Nothing but the lines from the top of the records through the line with "Wanneer: 11 december , 10.00 – 11.30 uur" should be returned, exactly, and without pictures.

----- Task input -----

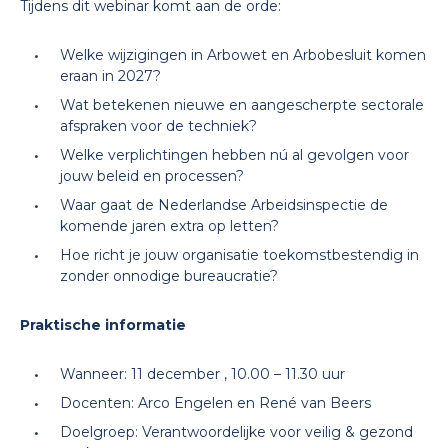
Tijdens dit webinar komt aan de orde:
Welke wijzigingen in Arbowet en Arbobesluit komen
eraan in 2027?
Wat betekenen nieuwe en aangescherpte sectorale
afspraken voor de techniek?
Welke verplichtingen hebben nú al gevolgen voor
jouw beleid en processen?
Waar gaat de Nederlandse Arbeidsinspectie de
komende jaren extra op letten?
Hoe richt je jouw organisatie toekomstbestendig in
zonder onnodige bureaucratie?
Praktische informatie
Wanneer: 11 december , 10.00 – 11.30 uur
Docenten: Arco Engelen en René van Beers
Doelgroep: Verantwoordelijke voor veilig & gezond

-----

Exercise result ▸
Tijdens dit webinar komt aan de orde:
Welke wijzigingen in Arbowet en Arbobesluit komen
eraan in 2027?
Wat betekenen nieuwe en aangescherpte sectorale
afspraken voor de techniek?
Welke verplichtingen hebben nú al gevolgen voor
jouw beleid en processen?
Waar gaat de Nederlandse Arbeidsinspectie de
komende jaren extra op letten?
Hoe richt je jouw organisatie toekomstbestendig in
zonder onnodige bureaucratie?
Praktische informatie
Wanneer: 11 december , 10.00 – 11.30 uur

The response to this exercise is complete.